I have the f function that takes 3 ints and returns an int.
The calc fuction i think should return val calc : int -> int = <fun> because f has to take 3 ints, i'am giving it x and y so now it needs one more to return another int, the final result. Why it this logic not correct?
I can't make any sense of the actual output, specially with the polymorfic values when i forced parameters in f to be integers.
# let f (x : int) (y : int) (z : int) = x + y + z;;
val f : int -> int -> int -> int = <fun>
# let calc x y f = f x y;;
val calc : 'a -> 'b -> ('a -> 'b -> 'c) -> 'c = <fun>
In the expression let calc x y f = f x y;;, f is a locally-bound variable (calc binds x, y and then f) rather than the function you have defined before.
If you had written let calc x y = f x y;; then you'd have the expected result.
The function calc contains no reference to the functionf. There is an argument named f be it could be named g without changing anything: let calc x y g = g x y. If you want to use the function f you have defined above and not any function of the right type, you must not pass f as an argument, you should rewrite calc like this:
let f x y z = x + y + z
let calc x y = f x y
and then calc will have the type int -> int -> (int -> int) which is more commonly written as int -> int -> int -> int.
Are the two types: int -> int -> int and int -> (int -> int) the same?
If I write let f x = fun y -> x + y + 1, utop returns int -> int -> int. But I want is a function that takes an int as a parameter and then return a function which also takes an int and returns int, i.e., int -> (int -> int)
Is there a way to do that?
Also for (’a * ’b -> ’c) -> (’a -> ’b -> ’c), I wrote let f g = fun a b -> g (a,b), but it returns (’a * ’b -> ’c) -> ’a -> ’b -> ’c, the parentheses are eliminated. But why?
If a new function is returned as result, will it be anyway curried?
Usually, in lambda-calculus all functions have 1 arguments. Functions that take two arguments (not a tuple) are functions which take 1 argument and return another functions. If you look at the problem from this point of view you will understand that -> is right-associative.
Yes, they are the same. The arrow is a right-associative infix constructor, which is why the parentheses are redundant on the right.

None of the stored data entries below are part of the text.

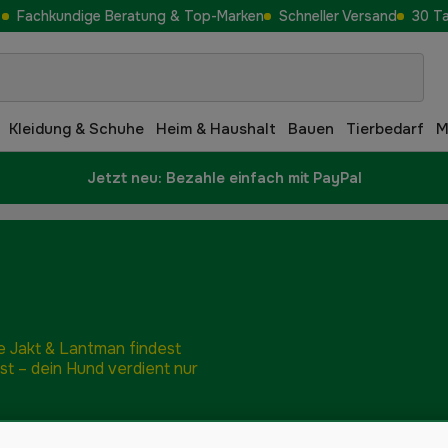
Fachkundige Beratung & Top-Marken
Schneller Versand
30 T
Kleidung & Schuhe
Heim & Haushalt
Bauen
Tierbedarf
M
Jetzt neu: Bezahle einfach mit PayPal
e Jakt & Lantman findest
st – dein Hund verdient nur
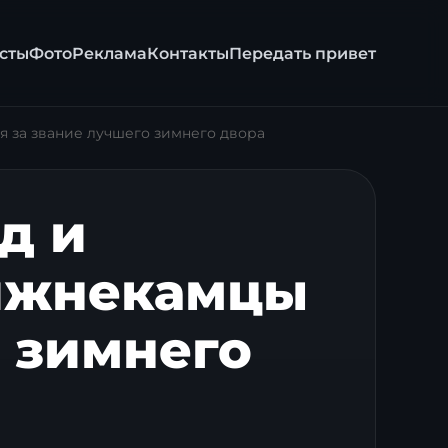
сты
Фото
Реклама
Контакты
Передать привет
ся за звание лучшего зимнего двора
д и
нижнекамцы
 зимнего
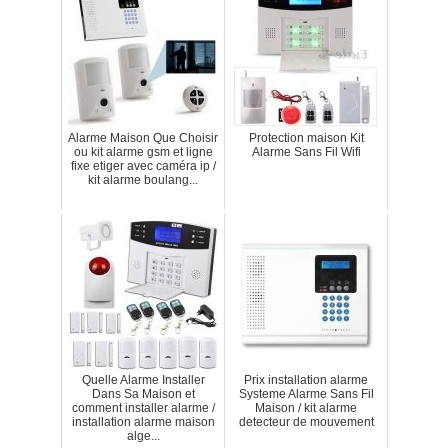
Alarme Maison Que Choisir
Protection maison Kit
ou kit alarme gsm et ligne
Alarme Sans Fil Wifi
fixe etiger avec caméra ip /
kit alarme boulang...
Quelle Alarme Installer
Prix installation alarme
Dans Sa Maison et
Systeme Alarme Sans Fil
comment installer alarme /
Maison / kit alarme
installation alarme maison
detecteur de mouvement
alge...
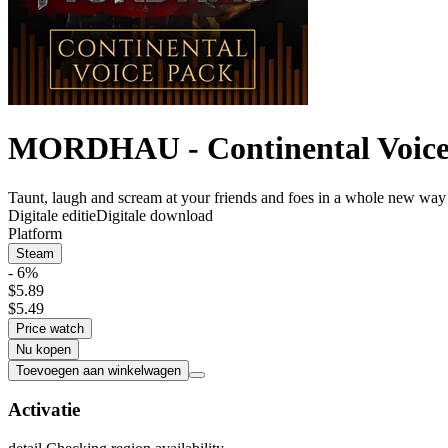
MORDHAU - Continental Voice
Taunt, laugh and scream at your friends and foes in a whole new way w
Digitale editie
Digitale download
Platform
Steam
- 6%
$5.89
$5.49
Price watch
Nu kopen
Toevoegen aan winkelwagen
Activatie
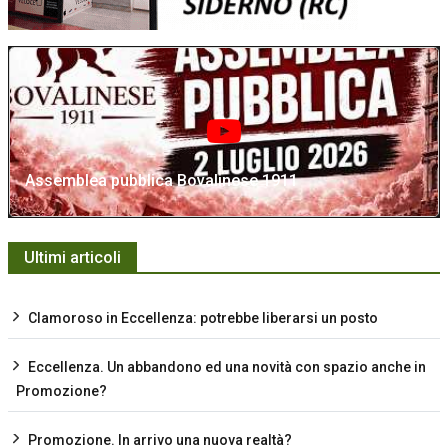
Assemblea pubblica Bovalinese 1911
Ultimi articoli
Clamoroso in Eccellenza: potrebbe liberarsi un posto
Eccellenza. Un abbandono ed una novità con spazio anche in
Promozione?
Promozione. In arrivo una nuova realtà?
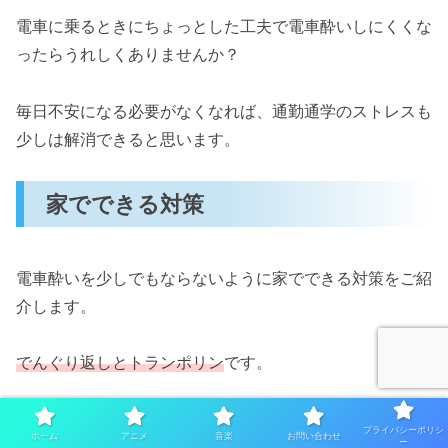
電車に乗るときにちょっとした工夫で電車酔いしにくくな
ったらうれしくありませんか？
毎日不安になる必要がなくなれば、通勤通学のストレスも
少しは解消できると思います。
家でできる対策
電車酔いを少しでもならないように家でできる対策をご紹
介します。
でんぐり返しとトランポリン
です。
この2つは実際に私がやっているトレーニングで、とても
プライバシーポリシ
ホーム
アニメ
音楽
お問い合わせ
ー
簡単にできるのと時間や場所を選ばずにできる運動です。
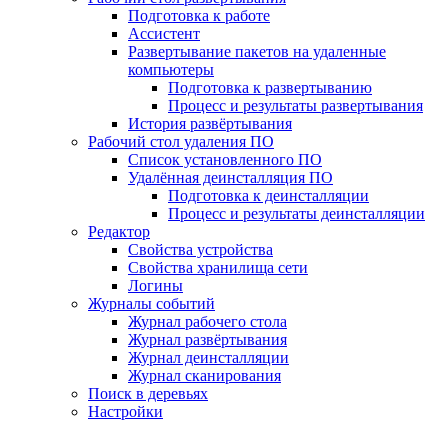
Подготовка к работе
Ассистент
Развертывание пакетов на удаленные
компьютеры
Подготовка к развертыванию
Процесс и результаты развертывания
История развёртывания
Рабочий стол удаления ПО
Список установленного ПО
Удалённая деинсталляция ПО
Подготовка к деинсталляции
Процесс и результаты деинсталляции
Редактор
Свойства устройства
Свойства хранилища сети
Логины
Журналы событий
Журнал рабочего стола
Журнал развёртывания
Журнал деинсталляции
Журнал сканирования
Поиск в деревьях
Настройки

It is perhaps helpful to realise that
let f x y z = e
is simply syntactic sugar for
let f = fun x -> fun y -> fun z -> e
Everything else follows form there.
Well yes, they are the same.
You can try it out, just type in
let f x y = x + y + 1;;
val f : int -> int -> int = <fun>
# let g = f 1;;
val g : int -> int = <fun>
# let _ = List.map g [1;2;3];; (* would do the same with (f 1) instead of g *)
- : int list = [3; 4; 5]
The whole idea is that function are by default curryfied. And as a -> ( b -> c ) and a -> b -> c are equivalent, they are displayed as the lightest type possible.